Material for this exercise:
================

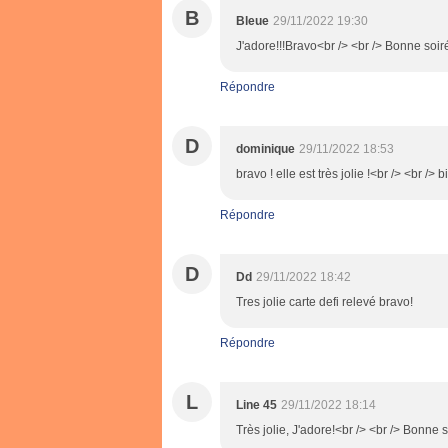
B
Bleue
29/11/2022 19:30
J'adore!!!Bravo<br /> <br /> Bonne soir
Répondre
D
dominique
29/11/2022 18:53
bravo ! elle est très jolie !<br /> <br /> 
Répondre
D
Dd
29/11/2022 18:42
Tres jolie carte defi relevé bravo!
Répondre
L
Line 45
29/11/2022 18:14
Très jolie, J'adore!<br /> <br /> Bonne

================

Assigned task:
Produce exactly the lines from the one containing "29/11/2022 18:53" through the final line of the records above, both included, and no others.

Answer section:
29/11/2022 18:53
bravo ! elle est très jolie !<br /> <br /> 
Répondre
D
Dd
29/11/2022 18:42
Tres jolie carte defi relevé bravo!
Répondre
L
Line 45
29/11/2022 18:14
Très jolie, J'adore!<br /> <br /> Bonne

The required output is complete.